He's a knockout!

He's a knockout!

Rex Tso Sing-yu, 26, might never have become a professional boxer if not for his coach Jay Lau.

One day the owner of DEF boxing in Sheung Wan asked him an important question: what do you want to do with your life?

"I thought about it and I didn't have any other notable strengths besides boxing, so boxing was the only choice for me," said Tso.

This half-hearted career choice was a great one both for Tso, who is undefeated with 12 wins (8 KOs), and for Hong Kong - he is the city's best professional boxer.

However, Tso's victory in the ring only highlights the city's lack of good boxers.

Put simply, Tso is Hong Kong's best professional boxer, because there are no other professional boxers here to compete for the title.

Before Tso turned pro, he was a three-time amateur champion, but he wasn't training hard.

Once he stepped outside the comfort zone of Hong Kong to fight, he realised there was huge gap in the quality of local boxers and those in other countries.

"[Tso] had dominated in Hong Kong, but then he went to some international events and found there is a big difference in the competition," said Ken Ho, one of Tso's coaches.

The reason for this is simple - Hongkongers don't know about boxing.

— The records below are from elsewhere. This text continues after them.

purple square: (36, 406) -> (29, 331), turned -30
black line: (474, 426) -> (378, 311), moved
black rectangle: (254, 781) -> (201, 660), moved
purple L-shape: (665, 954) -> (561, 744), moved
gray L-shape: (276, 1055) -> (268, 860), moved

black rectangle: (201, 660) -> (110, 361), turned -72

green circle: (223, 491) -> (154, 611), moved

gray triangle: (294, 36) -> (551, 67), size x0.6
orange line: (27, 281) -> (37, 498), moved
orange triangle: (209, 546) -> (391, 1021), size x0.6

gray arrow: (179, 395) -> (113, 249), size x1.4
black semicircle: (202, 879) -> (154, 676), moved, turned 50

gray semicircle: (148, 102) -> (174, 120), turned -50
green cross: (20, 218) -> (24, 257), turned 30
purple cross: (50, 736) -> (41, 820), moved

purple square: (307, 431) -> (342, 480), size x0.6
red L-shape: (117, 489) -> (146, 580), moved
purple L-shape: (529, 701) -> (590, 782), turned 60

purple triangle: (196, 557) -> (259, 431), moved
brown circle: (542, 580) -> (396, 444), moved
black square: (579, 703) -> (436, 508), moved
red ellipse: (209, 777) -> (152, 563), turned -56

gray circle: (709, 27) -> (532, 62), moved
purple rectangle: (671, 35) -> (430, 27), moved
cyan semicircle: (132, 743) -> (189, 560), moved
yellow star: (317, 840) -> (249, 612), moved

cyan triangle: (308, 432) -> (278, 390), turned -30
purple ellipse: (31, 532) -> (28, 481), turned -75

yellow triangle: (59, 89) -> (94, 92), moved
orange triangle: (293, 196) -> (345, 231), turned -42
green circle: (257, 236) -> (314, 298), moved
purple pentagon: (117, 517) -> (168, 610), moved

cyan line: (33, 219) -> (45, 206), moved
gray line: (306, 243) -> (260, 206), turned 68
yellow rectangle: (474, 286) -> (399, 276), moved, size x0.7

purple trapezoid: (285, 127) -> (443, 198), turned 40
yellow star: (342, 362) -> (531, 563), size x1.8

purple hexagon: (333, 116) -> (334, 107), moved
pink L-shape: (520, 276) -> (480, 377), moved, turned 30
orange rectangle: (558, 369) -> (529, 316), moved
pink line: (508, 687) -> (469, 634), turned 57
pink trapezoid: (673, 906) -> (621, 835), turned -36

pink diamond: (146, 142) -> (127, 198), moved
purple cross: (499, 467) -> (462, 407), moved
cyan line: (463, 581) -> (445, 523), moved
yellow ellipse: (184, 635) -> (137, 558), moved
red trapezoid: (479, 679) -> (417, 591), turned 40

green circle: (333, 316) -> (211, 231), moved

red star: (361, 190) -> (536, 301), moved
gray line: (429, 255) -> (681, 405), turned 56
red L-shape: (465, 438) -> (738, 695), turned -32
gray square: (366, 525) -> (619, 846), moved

Tso says: "On TV, people see kung fu and other martial arts, but not boxing, and TV and movies are very influential."

Even if some teenagers know about boxing, there aren't many places you can learn and train.

Boxing fan David Chow Yu-chung, 17, was one of two students who prepared a speech for Tso before his first televised fight in Macau on February 22.

David decided to get into the ring after he saw Tso in a TV advert.

"He looked cool," smiles David.

Inspired by his role model, David is now hooked on the sport.

What he found so appealing about boxing was the amount of skill it took.

"It requires a lot of movement, unlike other combat sports," says David.

With the adrenaline pumping and dreaming of being a professional boxer like Tso, he hurried to join a gym ... and learned Muay Thai.

"I couldn't find a boxing gym near my home," David explains.

Though the Olympic sport is still relatively obscure in Hong Kong, Tso's success is inspiring more interest in the sport.

Having won his fight last month in Macau, the current WBC Asian Continental super flyweight and WBO Asia-Pacific junior bantamweight champion is "very proud" to be spearheading the boxing mission in Hong Kong.